» **Assignment**
Taking the listing below, restate word for word each line from the line with "[Have questions?] (374, 1047)" to the line with "TanowiaTanowo", ends included, and stop there.

» **The data**
Content starts

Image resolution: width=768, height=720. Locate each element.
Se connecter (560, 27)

Content ends
Content starts

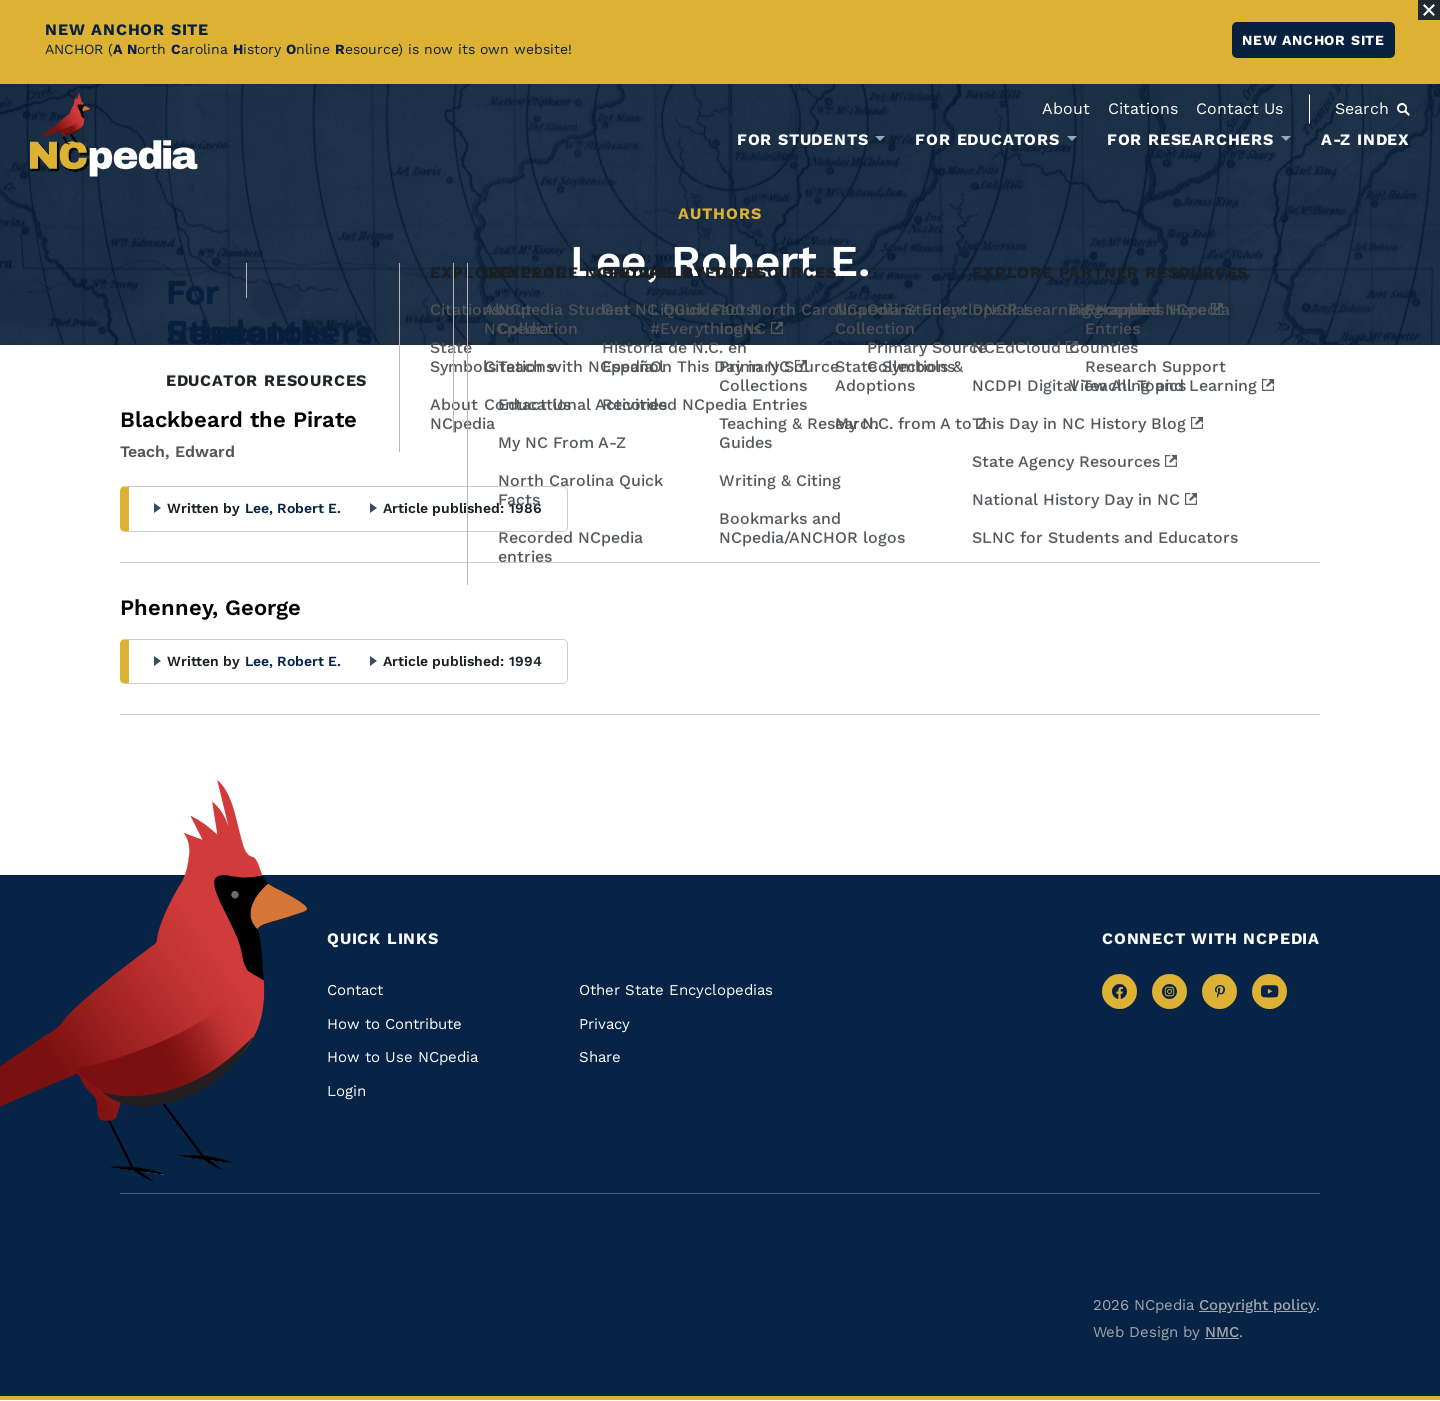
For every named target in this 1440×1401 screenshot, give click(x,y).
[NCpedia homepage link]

Content ends
Content starts

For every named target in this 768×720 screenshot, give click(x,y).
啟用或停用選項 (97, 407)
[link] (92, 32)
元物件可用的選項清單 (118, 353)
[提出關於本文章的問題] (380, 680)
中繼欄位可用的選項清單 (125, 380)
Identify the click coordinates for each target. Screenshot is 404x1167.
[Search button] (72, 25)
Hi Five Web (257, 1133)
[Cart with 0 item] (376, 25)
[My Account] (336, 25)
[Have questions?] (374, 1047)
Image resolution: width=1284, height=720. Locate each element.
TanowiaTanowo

Content ends

» **Result of this task**
[Have questions?] (374, 1047)
Image resolution: width=1284, height=720. Locate each element.
TanowiaTanowo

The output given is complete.